4. Düşmanlar ve zararlı haşaratlar arasında bir saat durmakla dost ve büyükler
meclisinde senelerce durmak arasındaki fark, kabir ile dünya arasındaki aynı farktır.
Dolayısıyla, Cenab-ı Hak da bir saatlik lezzeti terk etmeye davet ediyor ki, senelerce
dostlarınla beraber rahat edesin. Öyle ise kayıtlı ve kelepçeli olarak götürülmeden
evvel Allah'ın dâvetine icabet et.
Bil ki, Ey Aziz!
Kabir, âlem-i âhirete açılmış bir kapıdır. Arka tarafı rahmettir, ön tarafı ise
azaptır. Bütün dost ve sevgililer o kapının arka tarafında duruyorlar. Senin de onlara
karışma zamanın gelmedi mi? Ve onlara gidip onları ziyaret etmeye isteğini yok
mudur? Evet, vakit yaklaştı, dünya kirlerinden temizlenmek üzere bir gusül lazımdır…
Eğer, İmam-ı Rabbani Ahmed-i Farukî bugün Hindistan'da hayattadır diye
ziyaretine bir davetiye gelse, bütün zahmetlere ve tehlikelere katlanarak ziyaretine
gideceğim. Binaenaleyh, İncil'de Ahmed, Tevrat'ta Ahyed, Kur'ân'da Muhammed
ismiyle müsemma iki cihanın güneşi kabrin arka tarafında milyonlarca Farukî Ahmedler
ile ebedi istirahatadırlar. Onların ziyaretlerine gitmek için niye acele etmiyoruz? Geri
kalmak hatadır.
Bil ki, Ey Aziz!
Şu gerçeklere dikkat etmek lazımdır:
1. Allah'a kul olana her şey amadedir. Allah'a kul olmayana her şey düşmandır.
2. Her şey kader ile takdir edilmiştir. Kısmetine razı ol ki, rahat edesin.
3. Mülk Allah'ındır. Sende emaneten duruyor. O emaneti alıp senin için
muhafaza edecek. Sende kalırsa gücü biter ve heba olup gider.
4. Devamı olmayan bir şeyde lezzet yoktur. Sen fanisin. Dünya da fanidir. Halkın
dünyası da fanidir. Kâinatın şu görünüşü de fanidir. Bunlar, saniye, dakika ve saat ve
gün gibi birbirini takiben bitişe gidiyorlar.

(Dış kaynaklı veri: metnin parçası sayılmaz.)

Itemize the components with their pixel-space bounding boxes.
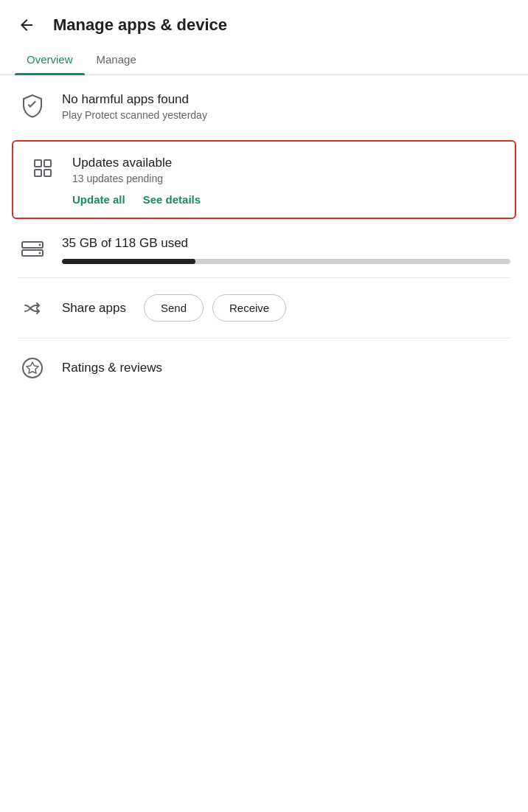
updates-inner: Updates available 13 updates pending [28,155,500,184]
updates-title: Updates available [72,155,500,171]
send-button[interactable]: Send [144,294,204,322]
updates-actions: Update all See details [28,184,500,218]
play-protect-title: No harmful apps found [62,91,510,108]
storage-progress-fill [62,259,195,264]
share-apps-label: Share apps [62,301,126,316]
shield-icon [18,93,47,119]
share-buttons: Send Receive [144,294,286,322]
ratings-text: Ratings & reviews [62,360,510,376]
play-protect-row: No harmful apps found Play Protect scann… [0,75,528,137]
play-protect-subtitle: Play Protect scanned yesterday [62,109,510,121]
svg-rect-4 [44,170,51,176]
share-text-buttons: Share apps Send Receive [62,294,510,322]
tab-manage[interactable]: Manage [85,44,148,74]
svg-rect-2 [44,160,51,167]
storage-title: 35 GB of 118 GB used [62,235,510,251]
star-icon [18,355,47,381]
play-protect-text: No harmful apps found Play Protect scann… [62,91,510,121]
header: Manage apps & device [0,0,528,44]
storage-progress-bar [62,259,510,264]
back-button[interactable] [15,13,38,37]
svg-marker-0 [28,101,37,108]
updates-section: Updates available 13 updates pending Upd… [12,140,516,219]
see-details-link[interactable]: See details [143,193,201,206]
ratings-row: Ratings & reviews [0,339,528,398]
updates-subtitle: 13 updates pending [72,173,500,184]
update-all-link[interactable]: Update all [72,193,125,206]
ratings-label: Ratings & reviews [62,360,510,376]
receive-button[interactable]: Receive [212,294,286,322]
share-apps-row: Share apps Send Receive [0,278,528,338]
svg-rect-1 [35,160,41,167]
svg-rect-3 [35,170,41,176]
storage-row: 35 GB of 118 GB used [0,222,528,277]
tabs-bar: Overview Manage [0,44,528,75]
svg-point-9 [23,358,42,378]
share-icon [18,295,47,322]
storage-text: 35 GB of 118 GB used [62,235,510,264]
svg-point-6 [39,244,41,246]
page-title: Manage apps & device [53,15,227,35]
apps-grid-icon [28,155,58,181]
storage-icon [18,235,47,262]
tab-overview[interactable]: Overview [15,44,85,74]
svg-point-8 [39,252,41,254]
updates-text: Updates available 13 updates pending [72,155,500,184]
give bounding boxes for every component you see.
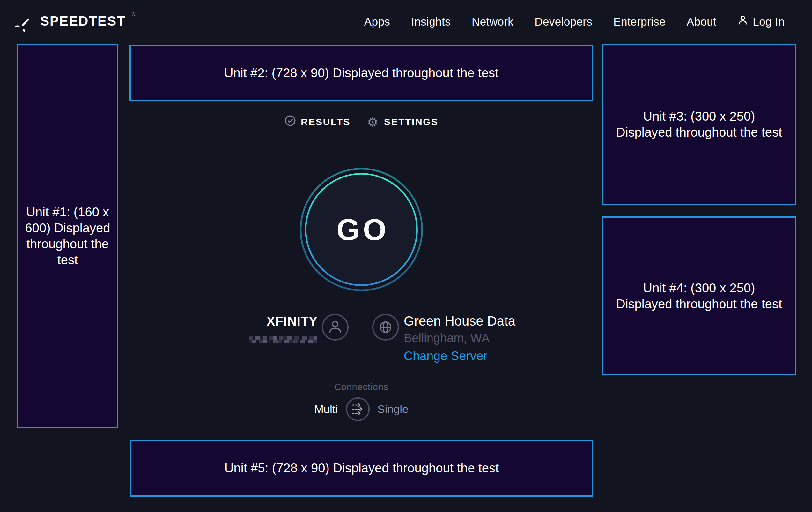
ad-unit-1[interactable]: Unit #1: (160 x 600) Displayed throughou…: [17, 44, 118, 428]
redacted-ip: [249, 336, 317, 344]
logo-wordmark: SPEEDTEST: [40, 11, 126, 31]
go-button-label: GO: [333, 212, 389, 247]
check-circle-icon: [284, 115, 296, 128]
ad-unit-5-text: Unit #5: (728 x 90) Displayed throughout…: [225, 460, 499, 476]
ad-unit-2-text: Unit #2: (728 x 90) Displayed throughout…: [224, 65, 499, 81]
nav-item-insights[interactable]: Insights: [411, 15, 451, 28]
nav-item-about[interactable]: About: [687, 15, 716, 28]
tab-settings-label: SETTINGS: [384, 116, 438, 127]
server-location: Bellingham, WA: [404, 329, 515, 347]
nav-item-enterprise[interactable]: Enterprise: [613, 15, 666, 28]
tab-results[interactable]: RESULTS: [284, 115, 350, 128]
trademark-symbol: ®: [132, 11, 135, 18]
isp-name[interactable]: XFINITY: [240, 314, 318, 329]
tab-results-label: RESULTS: [301, 116, 350, 127]
multi-connection-toggle-icon[interactable]: [345, 397, 370, 421]
server-info: Green House Data Bellingham, WA Change S…: [404, 313, 515, 365]
ad-unit-4-text: Unit #4: (300 x 250) Displayed throughou…: [615, 280, 783, 312]
ad-unit-5[interactable]: Unit #5: (728 x 90) Displayed throughout…: [130, 440, 593, 497]
ad-unit-4[interactable]: Unit #4: (300 x 250) Displayed throughou…: [602, 216, 796, 375]
ad-unit-1-text: Unit #1: (160 x 600) Displayed throughou…: [25, 204, 110, 268]
server-globe-icon: [372, 314, 399, 341]
nav-item-apps[interactable]: Apps: [364, 15, 390, 28]
nav-item-network[interactable]: Network: [472, 15, 514, 28]
isp-user-icon: [321, 314, 349, 341]
tab-settings[interactable]: ⚙ SETTINGS: [367, 116, 438, 127]
connections-single-option[interactable]: Single: [377, 403, 408, 416]
main-nav: Apps Insights Network Developers Enterpr…: [364, 15, 785, 29]
speedometer-icon: [15, 11, 34, 32]
connections-label: Connections: [129, 382, 593, 392]
login-button[interactable]: Log In: [737, 15, 785, 29]
go-button[interactable]: GO: [299, 167, 424, 292]
change-server-link[interactable]: Change Server: [404, 347, 515, 365]
speedtest-logo[interactable]: SPEEDTEST ®: [15, 11, 135, 32]
speedtest-page: SPEEDTEST ® Apps Insights Network Develo…: [0, 0, 812, 512]
gear-icon: ⚙: [367, 116, 379, 127]
connections-toggle: Multi Single: [129, 397, 593, 422]
ad-unit-2[interactable]: Unit #2: (728 x 90) Displayed throughout…: [129, 45, 593, 101]
server-name: Green House Data: [404, 313, 515, 329]
nav-item-developers[interactable]: Developers: [534, 15, 592, 28]
user-icon: [737, 15, 748, 29]
connections-multi-option[interactable]: Multi: [314, 403, 338, 416]
ad-unit-3[interactable]: Unit #3: (300 x 250) Displayed throughou…: [602, 44, 796, 205]
ad-unit-3-text: Unit #3: (300 x 250) Displayed throughou…: [615, 109, 783, 140]
login-label: Log In: [753, 15, 785, 28]
top-nav-bar: SPEEDTEST ® Apps Insights Network Develo…: [0, 0, 812, 44]
results-settings-tabs: RESULTS ⚙ SETTINGS: [129, 115, 593, 128]
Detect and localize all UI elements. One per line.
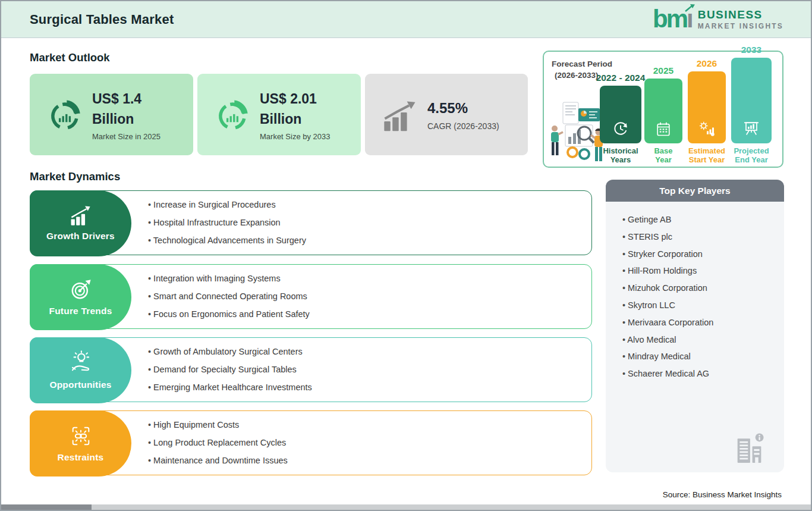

5. Âhirette seni kurtaracak bir eserin olmadığı takdirde fani dünyada bıraktığın
eserlere de kıymet verme.
Bil ki, Ey Aziz!
Aklı başında olan insan, ne dünya ömründen kazandığına sevinir ve ne de
kaybettiği şeye üzülmez.. Zira dünya durmuyor, gidiyor. İnsan da beraber gidiyor. Sen
de yolcusun. Bak, ihtiyarlık şafağı, kulakların üstünde yuva kurmuştur. Başının
yarısından fazlası beyaz kefene sarılmış. Vücudunda iz bırakmaya niyet eden
hastalıklar, ölümün keşif kollarıdır. Dolayısıyla, ebedî ömrün önündedir. O ömrü bakide
göreceğin rahat ve lezzet ancak bu fani ömürde çaba ve çalışmalarına bağlıdır. Senin o
ömrü bakiden hiç haberin yok. Ölüm meleği uyandırmadan evvel uyan.
Bil ki, Ey Aziz!
Kur'ân-ı Kerim okunurken anlamak istediğin zaman değişik şekillerde
dinleyebilirsin.
1. Resul-i Ekrem (a.s) nübüvvet kürsüsüne çıkıp beşere hitaben Kur'an'ın
âyetlerini tebliğ ederken, kıraatini kalben ve hayalen dinlemek için kulağını o zamana
gönder. O mübarek dudaklardan çıkar gibi dinlemiş olursun.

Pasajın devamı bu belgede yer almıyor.